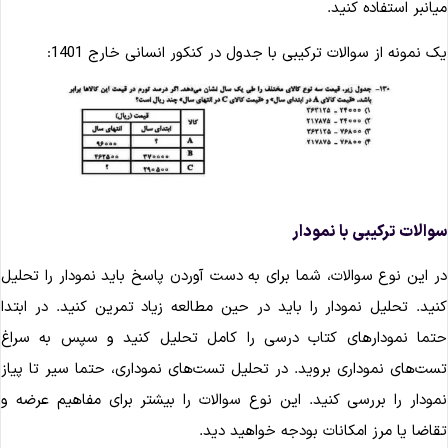
یانبر استفاده کنید.
ک نمونه از سوالات ترکیبی با جدول در کنکور انسانی خارج 1401:
والات ترکیبی با نمودار
ر این نوع سوالات، شما برای به دست آوردن پاسخ باید نمودار را تحلیل
نید. تحلیل نمودار را باید در حین مطالعه زیاد تمرین کنید. در ابتدا
تما نمودارهای کتاب درسی را کامل تحلیل کنید و سپس به سراغ
ست‌های نموداری بروید. در تحلیل تست‌های نموداری، حتما سیر تا پیاز
مودار را بررسی کنید. این نوع سوالات را بیشتر برای مفاهیم عرضه و
قاضا یا مرز امکانات بودجه خواهید دید.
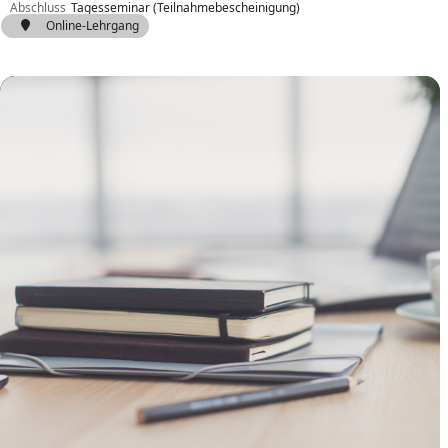
Abschluss
Tagesseminar (Teilnahmebescheinigung)
Online-Lehrgang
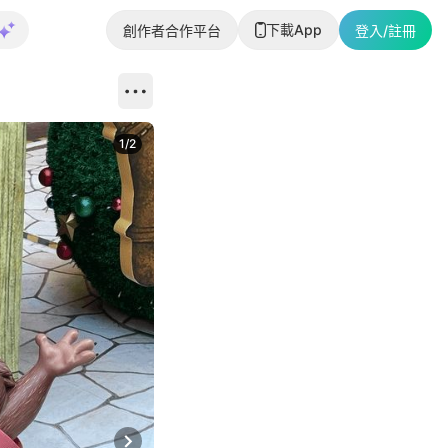
下載App
創作者合作平台
登入/註冊
1
/
2
即睇更多社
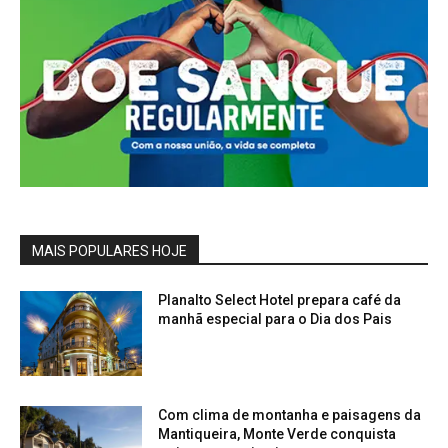
MAIS POPULARES HOJE
Planalto Select Hotel prepara café da
manhã especial para o Dia dos Pais
Com clima de montanha e paisagens da
Mantiqueira, Monte Verde conquista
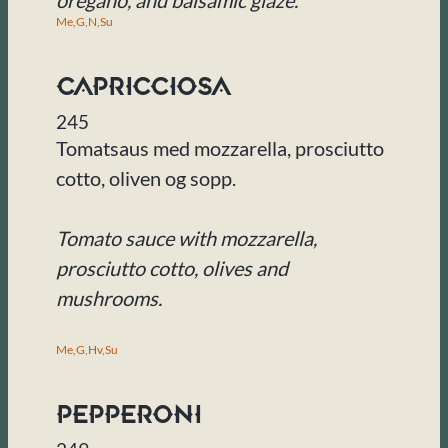
oregano, and balsamic glaze.
Me,
G,
N,
Su
Capricciosa
245
Tomatsaus med mozzarella, prosciutto
cotto, oliven og sopp.
Tomato sauce with mozzarella,
prosciutto cotto, olives and
mushrooms.
Me,
G,
Hv,
Su
Pepperoni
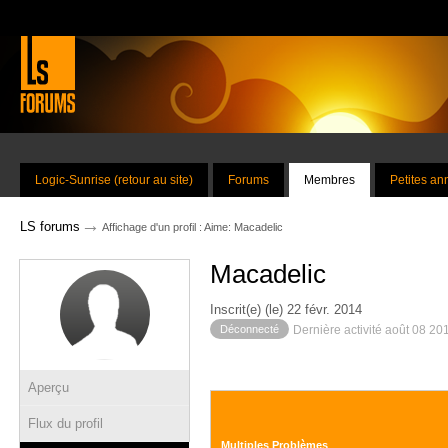
Logic-Sunrise (retour au site)
Forums
Membres
Petites a
→
LS forums
Affichage d'un profil : Aime: Macadelic
Macadelic
Inscrit(e) (le) 22 févr. 2014
Déconnecté
Dernière activité août 08 20
Aperçu
Flux du profil
Multiples Problèmes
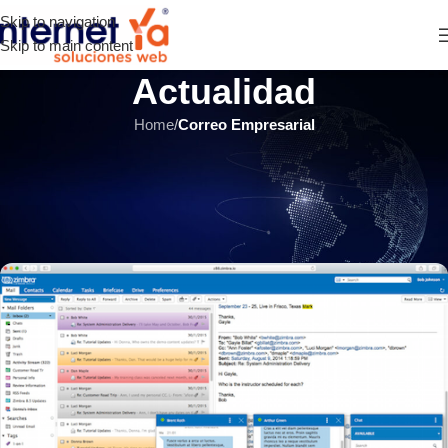
Skip to navigation
Skip to main content
Actualidad
Home
/
Correo Empresarial
CORREO EMPRESARIAL
,
HOSTING Y SERVIDORES
,
ÚLTIMOS ARTÍCULOS
Beneficios de servidor de correo
Zimbra en empresas
INTERNET YA Soluciones Web
el 27 mayo, 2021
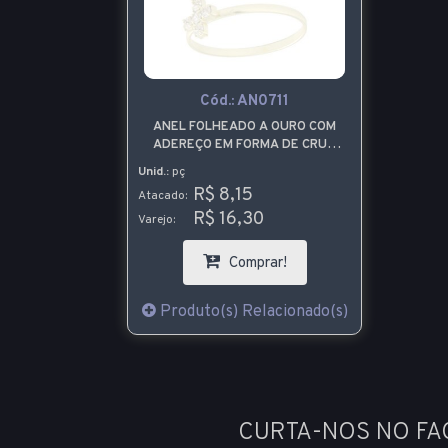
Cód.:
AN0711
ANEL FOLHEADO A OURO COM
ADEREÇO EM FORMA DE CRUZ
COM STRASS
Unid.:
pç
R$ 8,15
Atacado:
R$ 16,30
Varejo:
Comprar!
Produto(s) Relacionado(s)
CURTA-NOS NO F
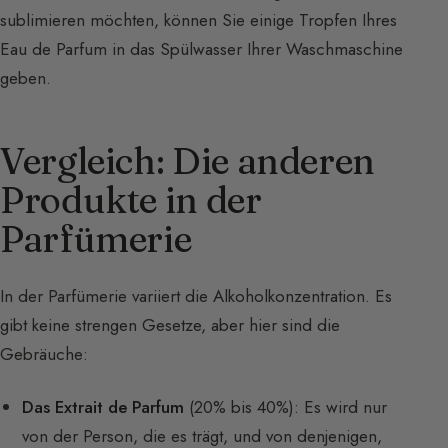
sublimieren möchten, können Sie einige Tropfen Ihres
Eau de Parfum in das Spülwasser Ihrer Waschmaschine
geben.
Vergleich: Die anderen
Produkte in der
Parfümerie
In der Parfümerie variiert die Alkoholkonzentration. Es
gibt keine strengen Gesetze, aber hier sind die
Gebräuche:
Das Extrait de Parfum
(20% bis 40%): Es wird nur
von der Person, die es trägt, und von denjenigen,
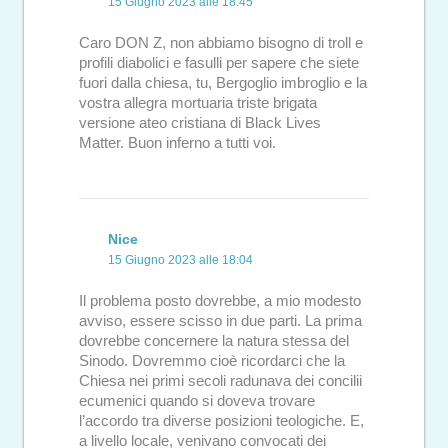
15 Giugno 2023 alle 18:45
Caro DON Z, non abbiamo bisogno di troll e
profili diabolici e fasulli per sapere che siete
fuori dalla chiesa, tu, Bergoglio imbroglio e la
vostra allegra mortuaria triste brigata
versione ateo cristiana di Black Lives
Matter. Buon inferno a tutti voi.
Nice
15 Giugno 2023 alle 18:04
Il problema posto dovrebbe, a mio modesto
avviso, essere scisso in due parti. La prima
dovrebbe concernere la natura stessa del
Sinodo. Dovremmo cioè ricordarci che la
Chiesa nei primi secoli radunava dei concilii
ecumenici quando si doveva trovare
l’accordo tra diverse posizioni teologiche. E,
a livello locale, venivano convocati dei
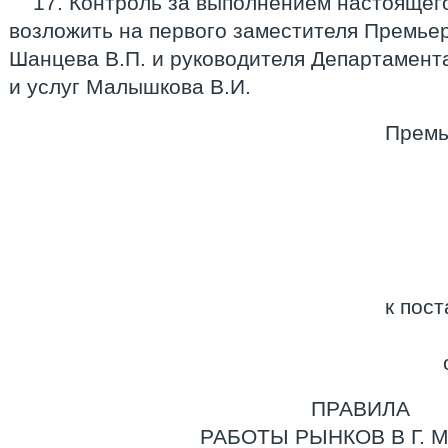
17. Контроль за выполнением настоящег
возложить на первого заместителя Премье
Шанцева В.П. и руководителя Департамент
и услуг Малышкова В.И.
Премь
к пос
ПРАВИЛА
РАБОТЫ РЫНКОВ В Г. 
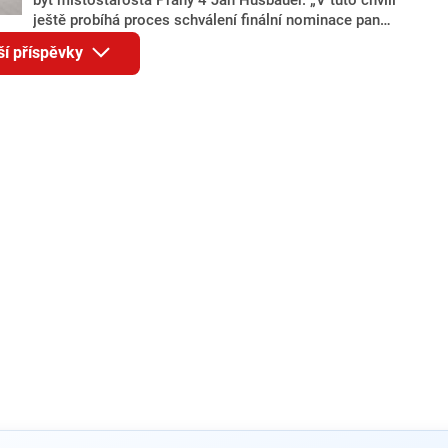
ještě probíhá proces schválení finální nominace pana
Jana Hušbauera Výborem hnutí ANO,“ uvedl pro
ší příspěvky
redakci místopředseda pražského ANO Martin
Benkovič. O Hušbauerovi se spekulovalo jako o
náhradníkovi v čele pražské kandidátky poté, co
rezignoval po sérii nejasností v majetkových
přiznáních a pořizování bytů Ondřej Prokop. Zároveň
ale stále není jasné, kdo bude za ANO kandidovat ve
dvou ze tří pražských obvodů do horní komory
parlamentu. ANO má v Praze dlouhodobě horší
výsledky než ve zbytku republiky.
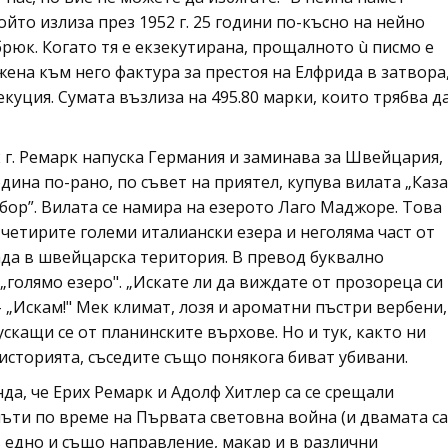
йто излиза през 1952 г. 25 години по-късно на нейно
брюк. Когато тя е екзекутирана, прощалното ù писмо е
жена към него фактура за престоя на Елфрида в затвора
куция. Сумата възлиза на 495.80 марки, които трябва д
 г. Ремарк напуска Германия и заминава за Швейцария,
дина по-рано, по съвет на приятел, купува вилата „Каза
ор”. Вилата се намира на езерото Лаго Маджоре. Това
 четирите големи италиански езера и неголяма част от
ада в швейцарска територия. В превод буквално
„голямо езеро". „Искате ли да виждате от прозореца си
- „Искам!" Мек климат, лозя и ароматни пъстри вербени,
ускащи се от планинските върхове. Но и тук, както ни
историята, съседите също понякога биват убивани.
да, че Ерих Ремарк и Адолф Хитлер са се срещали
ъти по време на Първата световна война (и двамата са
 едно и също направление, макар и в различни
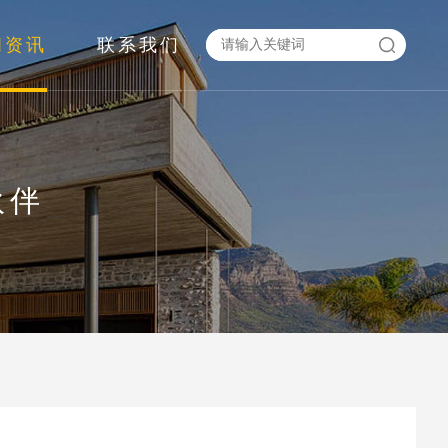
闻资讯
联系我们
伙伴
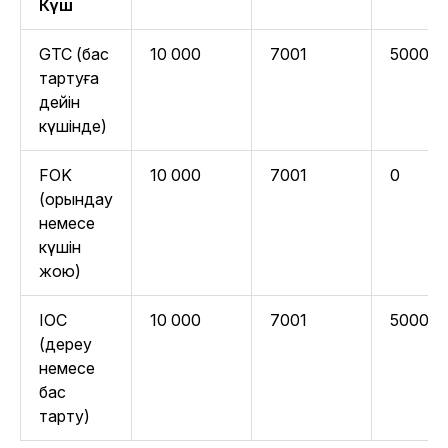
Күш
GTC (бас
10 000
7001
5000
тартуға
дейін
күшінде)
FOK
10 000
7001
0
(орындау
немесе
күшін
жою)
IOC
10 000
7001
5000
(дереу
немесе
бас
тарту)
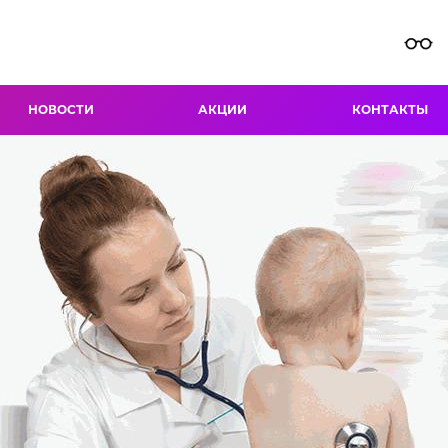
НОВОСТИ
АКЦИИ
КОНТАКТЫ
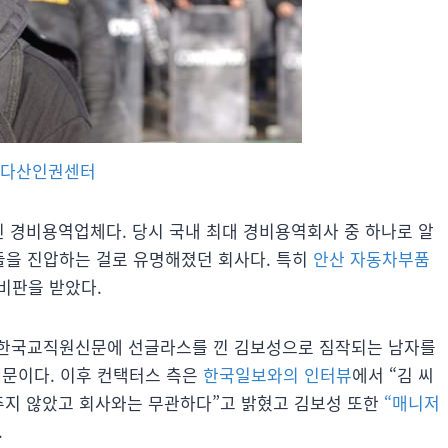
다산인권센터
린 경비용역업체다. 당시 국내 최대 경비용역회사 중 하나로 알
들을 진압하는 걸로 유명해졌던 회사다. 특히
안산 자동차부품
 비판을 받았다.
 한국교직원신문에 선글라스를 낀 김보성으로 짐작되는 남자를
때문이다. 이후 컨택터스 측은
한국일보와의 인터뷰
에서 “김 씨
 주지 않았고 회사와는 무관하다”고 밝혔고 김보성 또한
“매니저
.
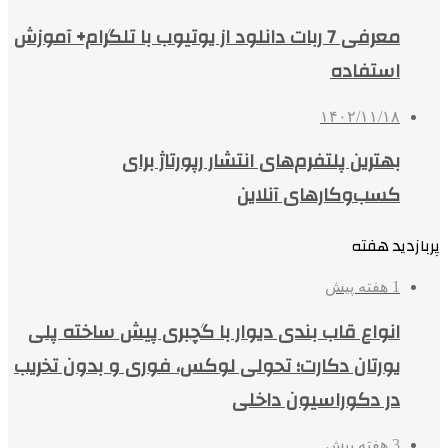
معرفی 7 ربات دانلود از یوتیوب با تلگرام+ آموزش
استفاده
۱۴۰۲/۱۱/۱۸
بهترین پلتفرم‌های انتشار رپورتاژ برای
کسب‌وکارهای آنلاین
پربازدید هفته
1 هفته پیش
انواع قاب بندی دیوار با گچبری پیش ساخته پلی
یورتان دکارت؛ تحولی لوکس، فوری و بدون تخریب
در دکوراسیون داخلی
3 هفته پیش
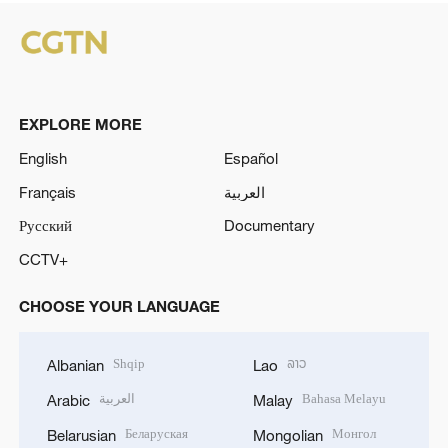
EXPLORE MORE
English
Español
Français
العربية
Русский
Documentary
CCTV+
CHOOSE YOUR LANGUAGE
Shqip
ລາວ
Albanian
Lao
العربية
Bahasa Melayu
Arabic
Malay
Беларуская
Монгол
Belarusian
Mongolian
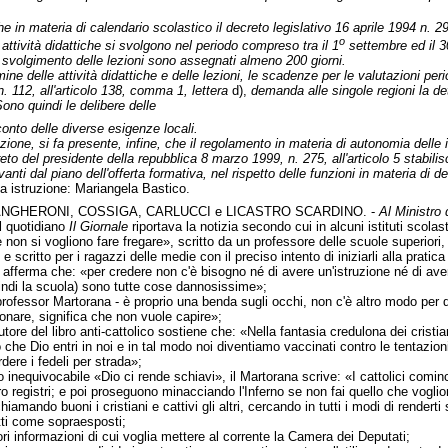
he in materia di calendario scolastico il decreto legislativo 16 aprile 1994 n. 29
o
 attività didattiche si svolgono nel periodo compreso tra il 1
settembre ed il 3
o svolgimento delle lezioni sono assegnati almeno 200 giorni.
mine delle attività didattiche e delle lezioni, le scadenze per le valutazioni per
. 112, all'articolo 138, comma 1, lettera
d),
demanda alle singole regioni la dete
 Sono quindi le delibere delle
conto delle diverse esigenze locali.
one, si fa presente, infine, che il regolamento in materia di autonomia delle is
o del presidente della repubblica 8 marzo 1999, n. 275, all'articolo 5 stabilisc
anti dal piano dell'offerta formativa, nel rispetto delle funzioni in materia di 
ca istruzione: Mariangela Bastico.
ANGHERONI, COSSIGA, CARLUCCI e LICASTRO SCARDINO. -
Al Ministro 
l quotidiano
Il Giornale
riportava la notizia secondo cui in alcuni istituti scolasti
on si vogliono fare fregare», scritto da un professore delle scuole superiori,
 e scritto per i ragazzi delle medie con il preciso intento di iniziarli alla pratic
si afferma che: «per credere non c'è bisogno né di avere un'istruzione né di ave
quindi la scuola) sono tutte cose dannosissime»;
professor Martorana - è proprio una benda sugli occhi, non c'è altro modo per def
onare, significa che non vuole capire»;
utore del libro anti-cattolico sostiene che: «Nella fantasia credulona dei cristi
ono che Dio entri in noi e in tal modo noi diventiamo vaccinati contro le tentaz
dere i fedeli per strada»;
olo inequivocabile «Dio ci rende schiavi», il Martorana scrive: «I cattolici comin
oro registri; e poi proseguono minacciando l'Inferno se non fai quello che voglio
amando buoni i cristiani e cattivi gli altri, cercando in tutti i modi di renderti
tti come sopraesposti;
ori informazioni di cui voglia mettere al corrente la Camera dei Deputati;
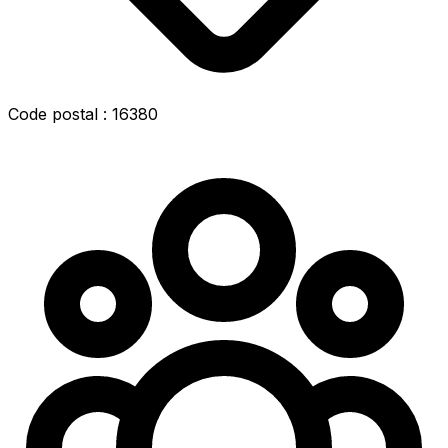
Code postal : 16380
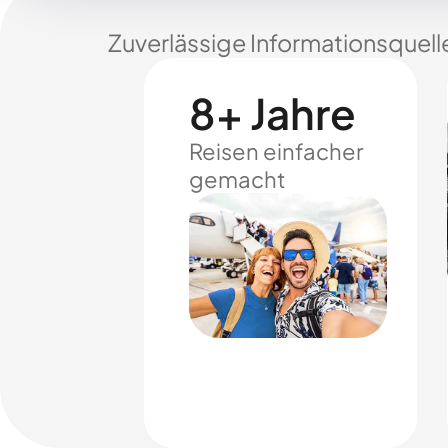
Zuverlässige Informationsquell
8+ Jahre
Reisen einfacher
gemacht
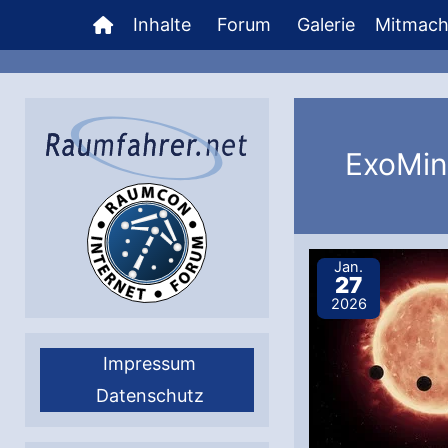
Zum
Inhalte
Forum
Galerie
Mitmac
Inhalt
springen
ExoMin
Jan.
27
2026
Impressum
Datenschutz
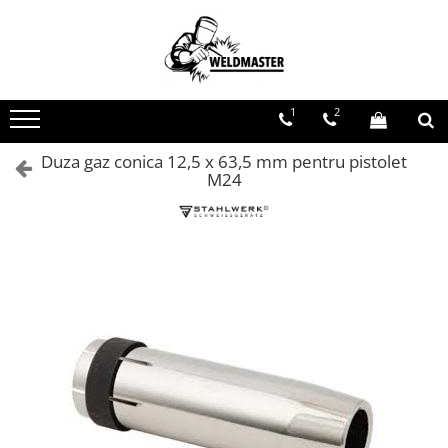
Toate Produsele
Aparate sudura MMA
1
2
Aparate de sudura fara gaz
Aparate de sudura MIG-MAG
Duza gaz conica 12,5 x 63,5 mm pentru pistolet
M24
Aparate de sudura TIG-WIG
Aparate sudura aluminiu AC/DC
Masti de sudura cu cristale lichide
Accesorii sudura
Accesorii MIG MAG
Accesorii taiere cu plasma
Accesorii TIG/WIG
Butelii gaz
Consumabile, accesorii laser
Pistolete sudura MIG/MAG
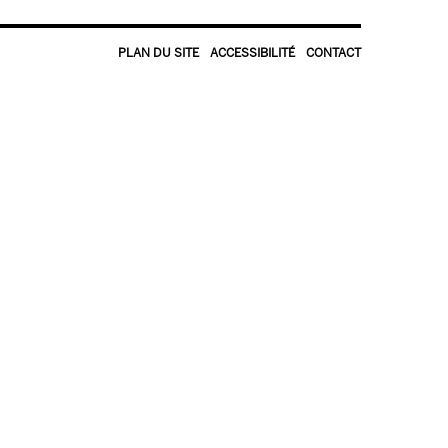
PLAN DU SITE
ACCESSIBILITÉ
CONTACT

## WORK TO BE COMPLETED
Copy from the entries only those lines that hold the word "Ремарк".

## REPLY TO THE TASK
 г. Ремарк напуска Германия и заминава за Швейцария,
да, че Ерих Ремарк и Адолф Хитлер са се срещали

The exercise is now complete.